- [DESCRIPTION OF THE TASK]: Every line of the data that includes "Olanda" should be copied out.

- [EXTRACTED INFORMATION]:
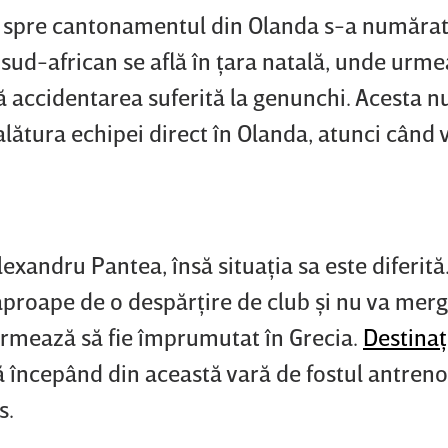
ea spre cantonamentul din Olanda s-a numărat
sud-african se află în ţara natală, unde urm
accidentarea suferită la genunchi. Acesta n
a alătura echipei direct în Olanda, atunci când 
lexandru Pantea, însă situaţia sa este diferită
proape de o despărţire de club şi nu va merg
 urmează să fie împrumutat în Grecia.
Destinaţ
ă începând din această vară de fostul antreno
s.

==

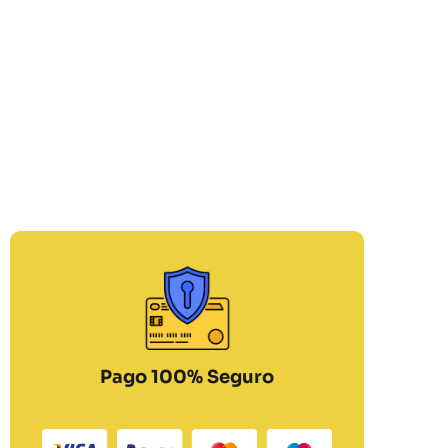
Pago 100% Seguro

- [SOLUTION]:
ea spre cantonamentul din Olanda s-a numărat
a alătura echipei direct în Olanda, atunci când 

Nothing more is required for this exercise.